Leave it to the consistently great AHP to provide a better TZ episode than Twilight Zone served up this week. Yes, it is another AHP period piece, but has two huge mitigating factors: 1) it is set in America, and 2) it stars Norman Lloyd.
Two guys back in an old west saloon circa 1899 are arguing about who will pay for this round of drinks. The twist is, these guys are like the Goofy Gophers,[1] arguing over who will get the privilege of paying.
The two town strong-men break up the argument just as it was about to come to blows — and this town is so friendly I don’t even want to think about what that might have entailed. The strong-men even settle the argument by paying for their drinks. This is the nicest bar in history. Anthony Fremont’s family wasn’t this agreeable.
Somehow, this positive attitude and generosity even extends to the slot machine. Strongman Jamie optimistically gives it spin, and the wheels come back with a royal straight flush. This is the happiest, smiliest, good-natured, backslapping bunch of guys . . . wait a minute, where are the women?
Into this saloon walks a slim, elegant drink-of-water with evening wear, white gloves, a stylish hat and a mellifluous voice. Oh wait, that’s Norman Lloyd. He orders a rum, and the bartender blows dust off the bottle. I’m not sure what the gag is there, except maybe all these giggling he-men are whiskey drinkers; at least until Zima is invented.
Their next diversion is the always-fun anvil-lift. Several of the locals try, but the thing is like Thor’s Hammer. Strongman Ben is able to lift it. For a strongman, he should know better than to lift with his back, though.
The bartender tells Norman, “This place is like a church social compared to what it was 2 months ago.” It was at that time that Jamie and Ben McMahon came to town. The local copper miners were a tough crew with the fighting, gambling, drinking, shooting each other, and reusing postage stamps. He says, “They brought the magic of brotherly love.” They got every professional gambler thrown out of town. They explained there was more to life than those shenanigans. They were such happy, peace-loving, God-fearing leaders that the town wanted to be like them.
Norman has heard enough.

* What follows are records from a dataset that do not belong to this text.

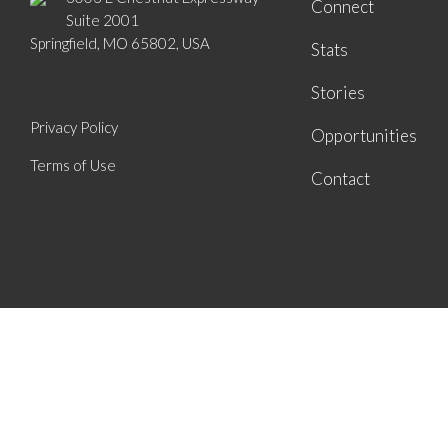
Connect
Suite 2001
Springfield, MO 65802, USA
Stats
Stories
Privacy Policy
Opportunities
Terms of Use
Contact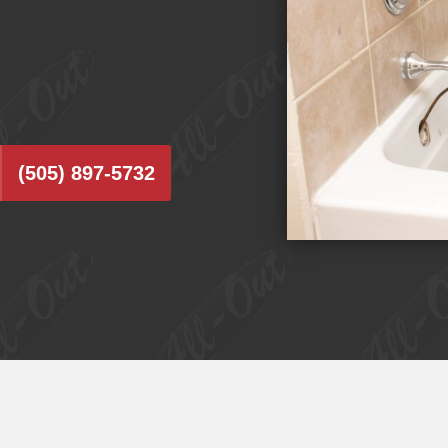
(505) 897-5732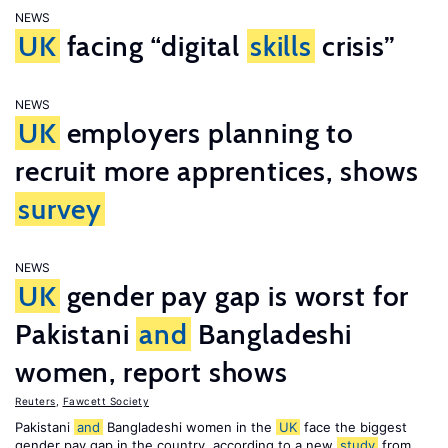
NEWS
UK
facing “digital
skills
crisis”
NEWS
UK
employers planning to
recruit more apprentices, shows
survey
NEWS
UK
gender pay gap is worst for
Pakistani
and
Bangladeshi
women, report shows
Reuters
,
Fawcett Society
Pakistani
and
Bangladeshi women in the
UK
face the biggest
gender pay gap in the country, according to a new
study
from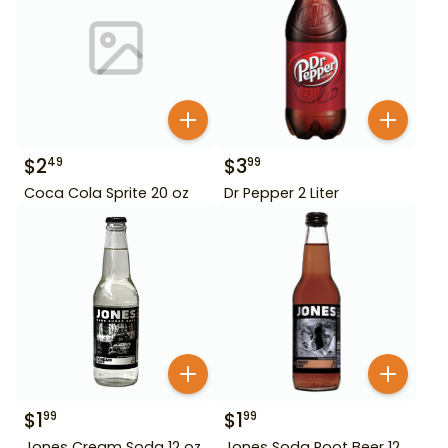
$
2
$
3
49
99
Coca Cola Sprite 20 oz
Dr Pepper 2 Liter
$
1
$
1
99
99
Jones Cream Soda 12 oz
Jones Soda Root Beer 12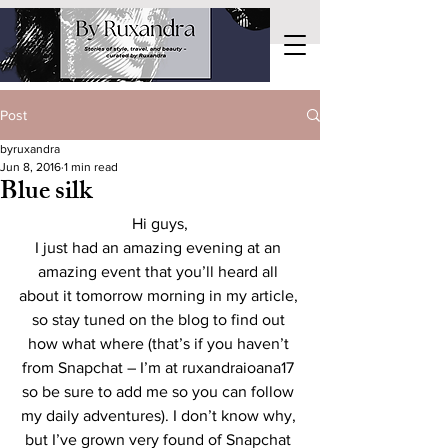
Post
byruxandra
Jun 8, 2016
1 min read
Blue silk
Hi guys,
I just had an amazing evening at an 
amazing event that you’ll heard all 
about it tomorrow morning in my article, 
so stay tuned on the blog to find out 
how what where (that’s if you haven’t 
from Snapchat – I’m at ruxandraioana17 
so be sure to add me so you can follow 
my daily adventures). I don’t know why, 
but I’ve grown very found of Snapchat 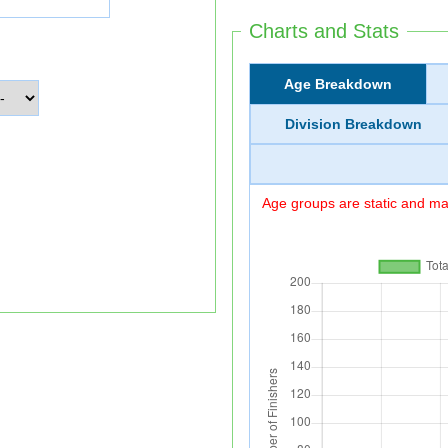
Charts and Stats
Age Breakdown
Division Breakdown
Age groups are static and may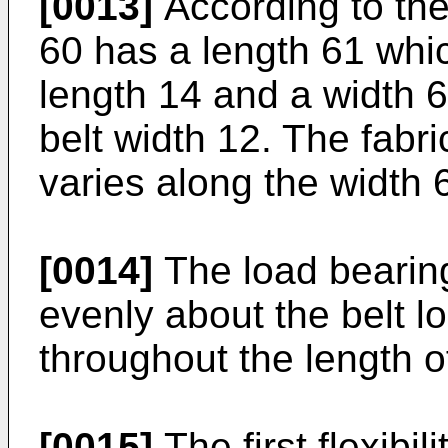
[0013]
According to the 
60 has a length 61 whic
length 14 and a width 
belt width 12. The fabr
varies along the width 6
[0014]
The load bearing
evenly about the belt lo
throughout the length of
[0015]
The first flexibil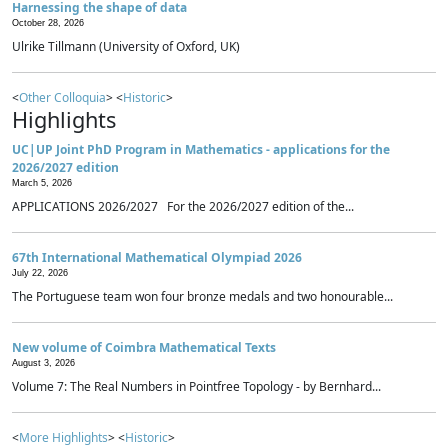
Harnessing the shape of data
October 28, 2026
Ulrike Tillmann (University of Oxford, UK)
<
Other Colloquia
> <
Historic
>
Highlights
UC|UP Joint PhD Program in Mathematics - applications for the
2026/2027 edition
March 5, 2026
APPLICATIONS 2026/2027 For the 2026/2027 edition of the...
67th International Mathematical Olympiad 2026
July 22, 2026
The Portuguese team won four bronze medals and two honourable...
New volume of Coimbra Mathematical Texts
August 3, 2026
Volume 7: The Real Numbers in Pointfree Topology - by Bernhard...
<
More Highlights
> <
Historic
>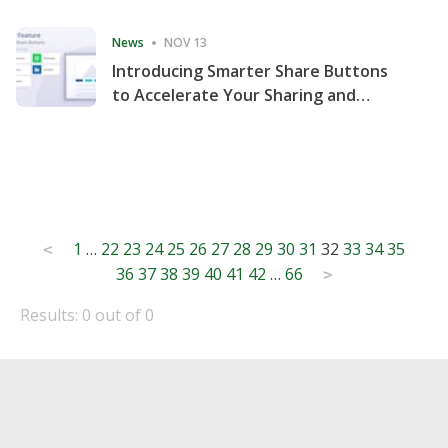
Consecutive Quarter
News
NOV 13
Introducing Smarter Share Buttons
to Accelerate Your Sharing and
Website Engagement
Posts
1
…
22
23
24
25
26
27
28
29
30
31
32
33
34
35
<
36
37
38
39
40
41
42
…
66
pagination
>
Results: 0 out of 0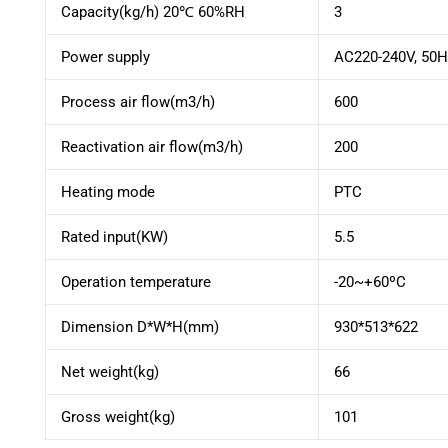
Capacity(kg/h) 20℃ 60%RH
3
Power supply
AC220-240V, 50H
Process air flow(m3/h)
600
Reactivation air flow(m3/h)
200
Heating mode
PTC
Rated input(KW)
5.5
Operation temperature
-20~+60ºC
Dimension D*W*H(mm)
930*513*622
Net weight(kg)
66
Gross weight(kg)
101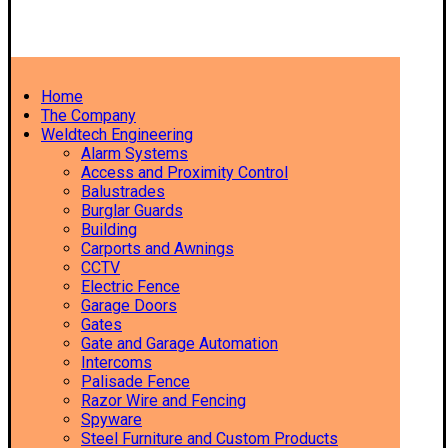
Home
The Company
Weldtech Engineering
Alarm Systems
Access and Proximity Control
Balustrades
Burglar Guards
Building
Carports and Awnings
CCTV
Electric Fence
Garage Doors
Gates
Gate and Garage Automation
Intercoms
Palisade Fence
Razor Wire and Fencing
Spyware
Steel Furniture and Custom Products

With a flash and a plume of smoke, he gets their attention. Jamie says Norman should just apologize for smoking indoors and be on his way. Norman says he must be “one of the righteous ones, an ecclesiastical bore, a pompous ass.” [2] Jamie is steamed, but turns the other cheek. Norman does everything he can to provoke Jamie, but Jamie stays calm. Then Norman throws a drink in his face. That’s it! Jamie throws several punches, but there seems to be a protective field around Norman.
With a flick of his gloved hand, Norman knocks Jamie to the floor. Ben, clearly not the smarter brother, takes a swing. He goes down also. Now that all the rubes think he is a demon, he instructs them to hand over their cash. He takes the brothers’ wallets, then hits the register, then a statue with a hidden stash. No mention of that slot machine loot, though. Norman goes to the door and tells them not to follow him or “there will be the devil to pay.
Of course there is a twist that you will probably see coming, but that doesn’t matter. There is the what-does-God-need-with-a-starship issue with the devil stealing cash, but that doesn’t matter either. It is just a pleasure to watch Norman Lloyd chew up the scenery in every frame. [3] But the episode does not fully rest on his great performance. After 4 years, I should no longer be surprised, but the sheer consistency and professionalism of this series is astounding.
PS: For the commentor who chastised me for mixing actors’ names with character’s names . . . dedicated to you, buddy.
Other Stuff:
- [1] Wow, for my entire life, I had thought they were Chip and Dale.
- [2] This has to be one of the first uses of ass on American TV; at least that does not involve a jawbone.
- AHP Deathwatch: Read Morgan — whose name is an imperative sentence — is also still with us. Among the deceased, an imperative sentence from yoga class: Arch, Johnson! Roscoe Ates came sooo close to being a declarative sentence.
- Norman Lloyd is still with us at 103. He is such a classy, amazing talent, I hate to lump him in the Deathwatch category. When his day comes, I suspect we will not read obituaries about him saying “F*** NIXON” at the Oscars or suggesting Nixon’s daughters should be molested. Adios, Hollywood!
- AHP Proximity Alert: Mike Ragan (Pete) was the enigmatic Alfredo on last week’s episode. Give someone else a chance!
- Title Analysis: It is from the poem Antigonish, but I don’t understand the relevance to this episode. With AHP, I happily concede that is probably my ignorance.
The significance of poem to title, in my opinion, is that both refer to a creepy figure who may or may not be real. In this case, the figure is real, but his intent is deceptive.
Norman Lloyd may be talented, but if it’s true that he said that re President Nixon and (especially) his daughters, Lloyd is a crude lowlife.
Yikes, that was not my point at all! I meant Lloyd seemed like class act unlike worthless trash like Robert DeNiro.